[Opening Source data section]

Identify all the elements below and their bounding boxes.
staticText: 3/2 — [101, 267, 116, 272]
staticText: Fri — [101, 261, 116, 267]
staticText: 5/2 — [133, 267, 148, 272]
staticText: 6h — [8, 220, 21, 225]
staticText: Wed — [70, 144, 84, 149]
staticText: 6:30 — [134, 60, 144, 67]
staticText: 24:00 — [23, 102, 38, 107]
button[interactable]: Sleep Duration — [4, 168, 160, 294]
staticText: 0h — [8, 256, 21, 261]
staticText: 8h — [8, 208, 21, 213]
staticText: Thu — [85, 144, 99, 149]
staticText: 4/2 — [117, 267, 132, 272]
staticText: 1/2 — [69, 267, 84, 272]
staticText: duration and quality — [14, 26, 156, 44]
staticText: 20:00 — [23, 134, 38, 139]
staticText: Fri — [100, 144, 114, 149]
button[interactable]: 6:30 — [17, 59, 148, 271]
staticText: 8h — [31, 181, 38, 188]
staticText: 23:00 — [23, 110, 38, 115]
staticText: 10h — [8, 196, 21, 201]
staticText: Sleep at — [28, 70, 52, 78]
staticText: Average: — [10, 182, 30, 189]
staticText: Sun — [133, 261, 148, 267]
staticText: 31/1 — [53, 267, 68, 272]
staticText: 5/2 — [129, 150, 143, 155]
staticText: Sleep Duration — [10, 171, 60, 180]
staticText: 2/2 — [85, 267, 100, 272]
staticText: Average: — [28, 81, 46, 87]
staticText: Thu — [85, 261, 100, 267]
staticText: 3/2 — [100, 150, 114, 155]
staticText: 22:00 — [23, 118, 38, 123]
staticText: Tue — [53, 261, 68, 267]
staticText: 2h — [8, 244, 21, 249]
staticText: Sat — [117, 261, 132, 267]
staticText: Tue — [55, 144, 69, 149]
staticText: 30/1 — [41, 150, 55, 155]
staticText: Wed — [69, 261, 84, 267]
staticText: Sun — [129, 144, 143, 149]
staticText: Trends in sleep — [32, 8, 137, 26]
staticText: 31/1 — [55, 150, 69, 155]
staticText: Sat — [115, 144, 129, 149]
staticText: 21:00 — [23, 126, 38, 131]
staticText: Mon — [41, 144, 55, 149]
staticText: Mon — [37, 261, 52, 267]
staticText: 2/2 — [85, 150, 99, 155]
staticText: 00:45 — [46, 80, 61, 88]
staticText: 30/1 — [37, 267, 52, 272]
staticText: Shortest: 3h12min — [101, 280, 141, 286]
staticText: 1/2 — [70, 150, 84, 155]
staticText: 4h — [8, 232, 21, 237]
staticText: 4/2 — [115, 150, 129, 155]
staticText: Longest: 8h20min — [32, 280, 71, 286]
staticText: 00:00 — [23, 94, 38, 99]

[Closing Source data section]
[Opening Source data section]

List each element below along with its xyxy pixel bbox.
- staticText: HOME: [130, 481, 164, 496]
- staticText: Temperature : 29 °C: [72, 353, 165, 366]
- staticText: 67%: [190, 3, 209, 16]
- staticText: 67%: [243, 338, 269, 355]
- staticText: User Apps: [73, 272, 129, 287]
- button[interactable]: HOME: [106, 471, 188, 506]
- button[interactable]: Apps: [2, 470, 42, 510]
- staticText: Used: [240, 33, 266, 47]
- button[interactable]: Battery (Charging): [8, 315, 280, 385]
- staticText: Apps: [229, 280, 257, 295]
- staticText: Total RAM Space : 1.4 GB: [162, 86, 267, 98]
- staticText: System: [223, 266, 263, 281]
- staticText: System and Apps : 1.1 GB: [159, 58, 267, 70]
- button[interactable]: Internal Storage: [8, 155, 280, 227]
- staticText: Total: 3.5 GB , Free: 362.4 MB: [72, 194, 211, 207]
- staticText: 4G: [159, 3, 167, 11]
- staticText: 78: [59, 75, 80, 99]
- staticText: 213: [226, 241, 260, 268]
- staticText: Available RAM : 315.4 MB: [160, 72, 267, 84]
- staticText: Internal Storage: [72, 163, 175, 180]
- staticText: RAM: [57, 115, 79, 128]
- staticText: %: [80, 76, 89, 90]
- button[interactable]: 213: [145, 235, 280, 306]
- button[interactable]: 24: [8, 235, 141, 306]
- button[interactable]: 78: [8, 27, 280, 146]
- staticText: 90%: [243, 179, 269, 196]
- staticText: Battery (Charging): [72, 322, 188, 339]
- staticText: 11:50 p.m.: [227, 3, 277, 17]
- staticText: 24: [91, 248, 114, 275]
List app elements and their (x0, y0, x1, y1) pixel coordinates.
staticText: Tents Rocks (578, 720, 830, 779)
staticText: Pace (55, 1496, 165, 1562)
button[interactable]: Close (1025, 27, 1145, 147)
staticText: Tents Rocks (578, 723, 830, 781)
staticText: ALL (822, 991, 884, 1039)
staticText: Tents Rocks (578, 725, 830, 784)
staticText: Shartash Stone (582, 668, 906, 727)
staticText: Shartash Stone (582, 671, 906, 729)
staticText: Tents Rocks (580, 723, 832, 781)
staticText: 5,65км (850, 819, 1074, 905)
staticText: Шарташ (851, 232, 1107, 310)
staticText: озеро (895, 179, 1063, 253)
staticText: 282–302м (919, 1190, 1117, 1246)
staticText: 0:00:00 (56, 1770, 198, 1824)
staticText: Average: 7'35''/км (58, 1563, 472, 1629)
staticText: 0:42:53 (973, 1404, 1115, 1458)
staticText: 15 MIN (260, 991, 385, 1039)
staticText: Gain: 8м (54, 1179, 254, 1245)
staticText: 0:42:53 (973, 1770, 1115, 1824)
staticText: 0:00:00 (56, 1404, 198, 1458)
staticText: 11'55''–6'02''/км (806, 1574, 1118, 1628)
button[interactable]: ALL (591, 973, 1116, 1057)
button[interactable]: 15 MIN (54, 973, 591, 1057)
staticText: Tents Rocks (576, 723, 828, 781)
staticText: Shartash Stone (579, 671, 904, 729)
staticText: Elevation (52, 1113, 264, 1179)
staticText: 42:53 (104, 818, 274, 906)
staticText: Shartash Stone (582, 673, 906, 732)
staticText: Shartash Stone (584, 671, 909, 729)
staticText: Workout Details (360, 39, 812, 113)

[Closing Source data section]

● **Exercise requirements**
The answer must consist of every line from the entries that holds the string "button".

● **Your solution**
button[interactable]: Sleep Duration — [4, 168, 160, 294]
button[interactable]: 6:30 — [17, 59, 148, 271]
- button[interactable]: HOME: [106, 471, 188, 506]
- button[interactable]: Apps: [2, 470, 42, 510]
- button[interactable]: Battery (Charging): [8, 315, 280, 385]
- button[interactable]: Internal Storage: [8, 155, 280, 227]
- button[interactable]: 213: [145, 235, 280, 306]
- button[interactable]: 24: [8, 235, 141, 306]
- button[interactable]: 78: [8, 27, 280, 146]
button[interactable]: Close (1025, 27, 1145, 147)
button[interactable]: ALL (591, 973, 1116, 1057)
button[interactable]: 15 MIN (54, 973, 591, 1057)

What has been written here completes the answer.